Sometimes there is a need for change during contract execution. And sometimes certain aspects are simply not considered by the parties and are not noticed until later.
Contracts must take this into account, be it through clauses to amend regulations, be it – if nothing else at all goes – by the possibility of an early termination by one or all parties.
5. Set beginning and end
Particularly in the case of long-term contracts, it must be specified in the contract when exactly the term of the contract starts and ends, in particular if subsequent changes to the contract arise. Start of the term may be with contract signing, with the occurrence of a specific event or at a specific time.
Likewise, the consequences are to be considered regularly if the parties have already taken action with a view to fulfilling the contract, but the contract itself has not yet begun. And for the end of the contract period, for example, the description of an event may be required, or simply the achievement of a certain time.
It is important in any case that the parties see from the contract when the contract ends.
Incidentally, just because the contract ends does not mean that then the performance of the service (s) ends.
6. Consider options for solving the contract
Sometimes it is necessary to break away from a contract. Then everyone should be aware of the possibilities. For example, a termination and the necessary circumstances and conditions or a resignation may be considered.
In any case, it is important that the relevant deadlines and the consequences of waiting for the regulated deadlines are clear to the parties. In addition, you should consider in advance, which consequences arise through the release, for example, if a party has performed services.
7. Determine the contact person
To be a contact person does not just mean that this process is discussed or difficulties are discussed. It may also mean that the contact person is representative of the contracting party when statements are made or notifications are made.
In this context, it is also important to consider what needs to be done when a contact once has been removed or when responsibilities change within a company.
8. Settle costs
Important for each contractor is the question of what costs he has to bear in relation to the contract. In doing so, you should think about the costs of creating a contract as well as its examination and modification, for example by switching on a lawyer.
However, costs for third parties such as a notary or a state register must also be taken into account, especially if there is a foreign relationship and the cost structures there are different from those in Germany.
After all, costs for monitoring the execution of the contract should not be neglected either.

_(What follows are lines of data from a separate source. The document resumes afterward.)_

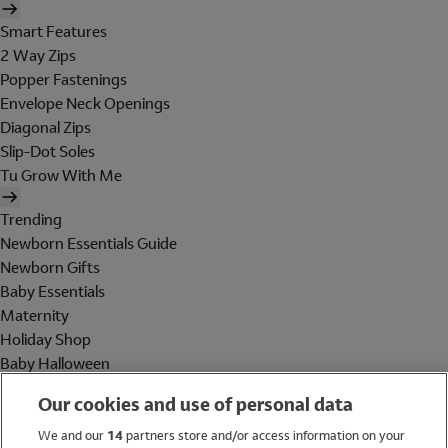
Smart Features
2 Way Zips
Popper Fastenings
Envelope Neck Openings
Diagonal Zips
Slip-Dot Soles
Tu Grow With Me
Trending
Newborn Essentials Guide
Newborn Gifts
Baby Essentials
Maternity
Holiday Shop
Baby Halloween
Shop All Brands
Our cookies and use of personal data
Holiday Shop
We and our
14
partners store and/or access information on your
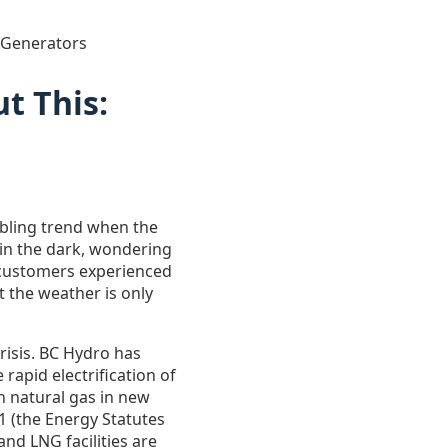
 Generators
t This:
oubling trend when the
t in the dark, wondering
o customers experienced
 the weather is only
risis. BC Hydro has
rapid electrification of
n natural gas in new
31 (the Energy Statutes
nd LNG facilities are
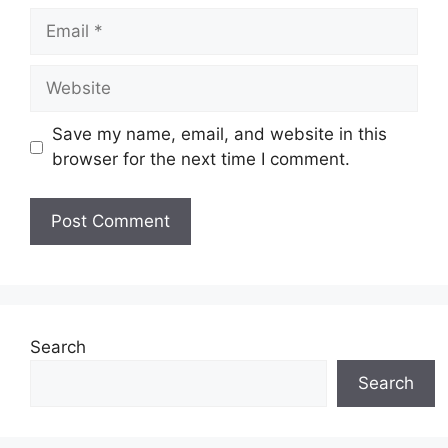
Email
Website
Save my name, email, and website in this
browser for the next time I comment.
Search
Search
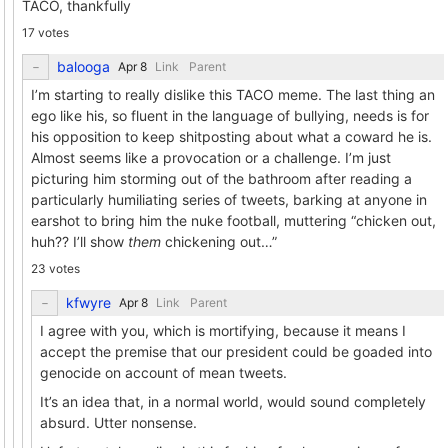
TACO, thankfully
17 votes
balooga
Link
Parent
I’m starting to really dislike this TACO meme. The last thing an
ego like his, so fluent in the language of bullying, needs is for
his opposition to keep shitposting about what a coward he is.
Almost seems like a provocation or a challenge. I’m just
picturing him storming out of the bathroom after reading a
particularly humiliating series of tweets, barking at anyone in
earshot to bring him the nuke football, muttering “chicken out,
huh?? I’ll show
them
chickening out…”
23 votes
kfwyre
Link
Parent
I agree with you, which is mortifying, because it means I
accept the premise that our president could be goaded into
genocide on account of mean tweets.
It’s an idea that, in a normal world, would sound completely
absurd. Utter nonsense.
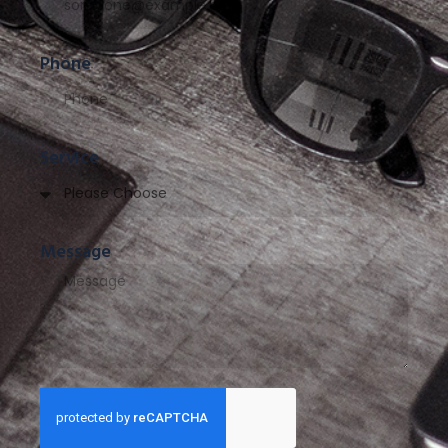
Phone
Service
Message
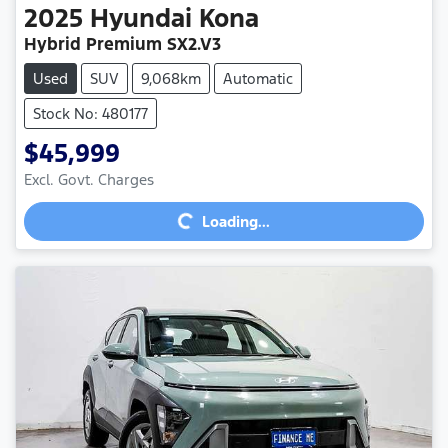
2025
Hyundai
Kona
Hybrid Premium SX2.V3
Used
SUV
9,068km
Automatic
Stock No: 480177
$45,999
Excl. Govt. Charges
Loading...
Loading...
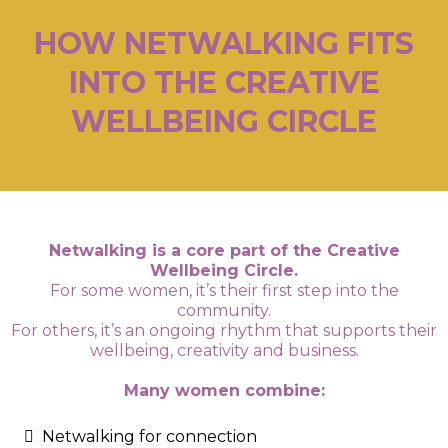
HOW NETWALKING FITS
INTO THE CREATIVE
WELLBEING CIRCLE
Netwalking is a core part of the Creative
Wellbeing Circle.
For some women, it’s their first step into the
community.
For others, it’s an ongoing rhythm that supports their
wellbeing, creativity and business.
Many women combine:
Netwalking for connection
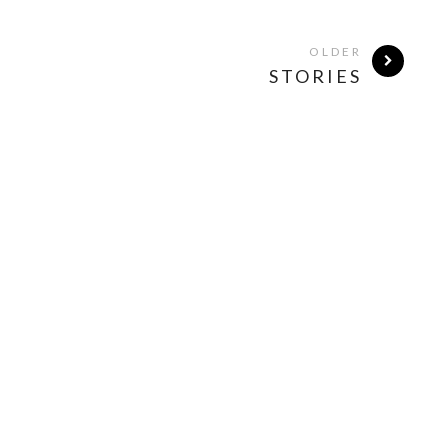
OLDER
STORIES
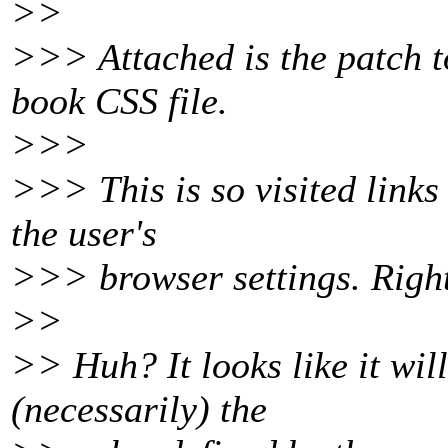
>>
>>> Attached is the patch to
book CSS file.
>>>
>>> This is so visited links
the user's
>>> browser settings. Right
>>
>> Huh? It looks like it wil
(necessarily) the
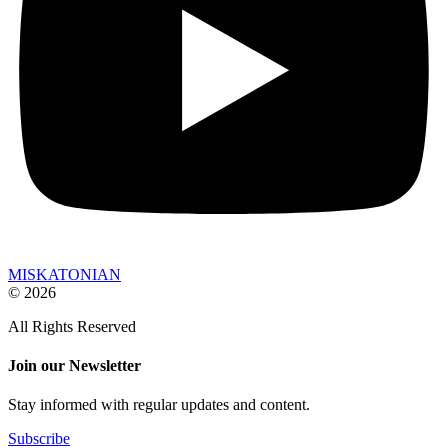
MISKATONIAN
© 2026
All Rights Reserved
Join our Newsletter
Stay informed with regular updates and content.
Subscribe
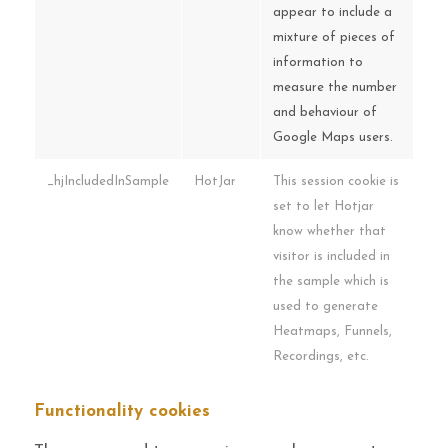
appear to include a
mixture of pieces of
information to
measure the number
and behaviour of
Google Maps users.
_hjIncludedInSample
HotJar
This session cookie is
set to let Hotjar
know whether that
visitor is included in
the sample which is
used to generate
Heatmaps, Funnels,
Recordings, etc.
Functionality cookies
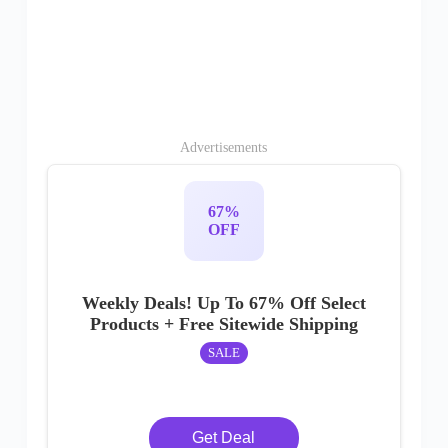
Advertisements
67%
OFF
Weekly Deals! Up To 67% Off Select
Products + Free Sitewide Shipping
SALE
Get Deal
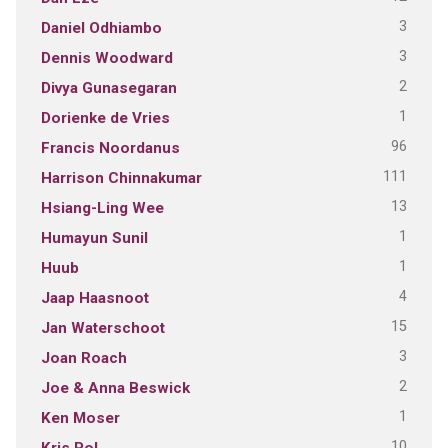
3
Daniel Odhiambo
3
Dennis Woodward
2
Divya Gunasegaran
1
Dorienke de Vries
96
Francis Noordanus
111
Harrison Chinnakumar
13
Hsiang-Ling Wee
1
Humayun Sunil
1
Huub
4
Jaap Haasnoot
15
Jan Waterschoot
3
Joan Roach
2
Joe & Anna Beswick
1
Ken Moser
10
Kris Pol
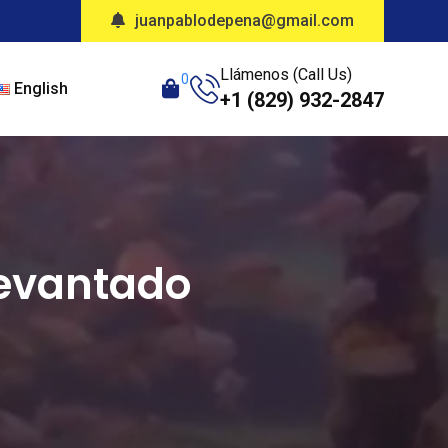
juanpablodepena@gmail.com
Llámenos (Call Us)
0
English
+1 (829) 932-2847
Levantado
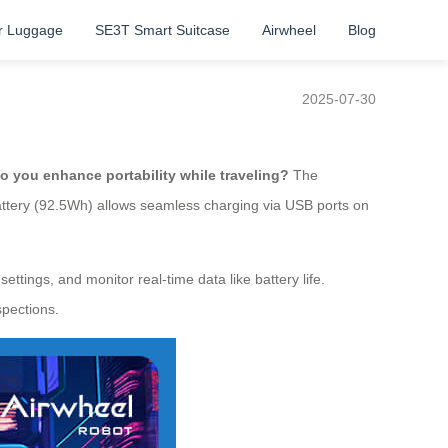
r Luggage
SE3T Smart Suitcase
Airwheel
Blog
2025-07-30
o you enhance portability while traveling?
The
battery (92.5Wh) allows seamless charging via USB ports on
ttings, and monitor real-time data like battery life.
spections.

9. Provide for the case of a dispute
There are three things you need to keep in mind in the event of a dispute: where a dispute is decided, an ordinary court or arbitration tribunal (or a mediation proceeding) is dealt with and what right applies to the contract.
The latter is particularly important if the parties come from different countries or the points of contact for the provision of the service are in different countries.
Finally, one should remember to clarify which linguistic version has priority in bilingual contracts.
10. Own opinion in contract interpretation secondary
It should never be forgotten: one’s own opinion is secondary to the question of how to understand and interpret a contract.
The person who has to decide on a dispute regularly reads a contract without any prior knowledge of the parties and as neutrally as possible.
If certain views are crucial, or if certain rules or definitions apply, they must be recognizable to a third party from the contract.
If you have to ask one of them for the first time, then difficulties are inevitable if the other party has a different opinion and there are no indications of a particular view from the contract.
You do not have to be a lawyer to make contracts “better”. Often enough, careful reading of the text of the contract, the precise presentation in the contract of what the parties want to settle and the fulfillment of the above ten points are sufficient.
You can easily avoid many typical mistakes. And that’s an excellent start.